Besides the maddening itch behind the eyes, Fackelmann didn't like oral narcotics because he said they gave him terrible sugar-cravings that his huge soft slumped weight wouldn't tolerate indulging. Not exactly the swiftest ship in Her Majesty's fleet in terms of like upstairs, Fackelmann was resistant to Gately's pointing out that Dilaudid also gave the Faxman terrible sugar-cravings, as did actually just about everything.

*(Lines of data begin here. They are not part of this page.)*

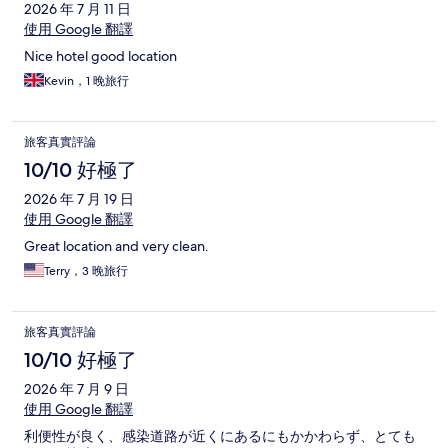
2026 年 7 月 11 日
使用 Google 翻譯
Nice hotel good location
Kevin，1 晚旅行
旅客真實評論
10/10 好極了
2026 年 7 月 19 日
使用 Google 翻譯
Great location and very clean.
Terry，3 晚旅行
旅客真實評論
10/10 好極了
2026 年 7 月 9 日
使用 Google 翻譯
利便性が良く、感染道路が近くにあるにもかかわらず、とても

The plain truth was that Fackelmann just really liked Dilaudid.
Then good old Trent Kite got the administrative Shoe from Salem State, who informed him he'd never study in the industry again, and Gately brought Kite into the crew, and Kite threw together some old-time Quo-Vadis for a small crew-warming party, and Fackelmann introduced Kite to pharmaceutical-grade Dilaudid, and Kite found a new friend for life, he said; and Kite and Fackelmann swiftly fell into the I.D.-, credit-history-and-furnished-luxury-apartment-scam, in which by this time Gately involved himself pretty much only as a hobby, preferring bold nighttime merchandise-promotion to fraud, which fraud tended to involve meeting the people you stole from, which Gately found slimy and kind of awkward.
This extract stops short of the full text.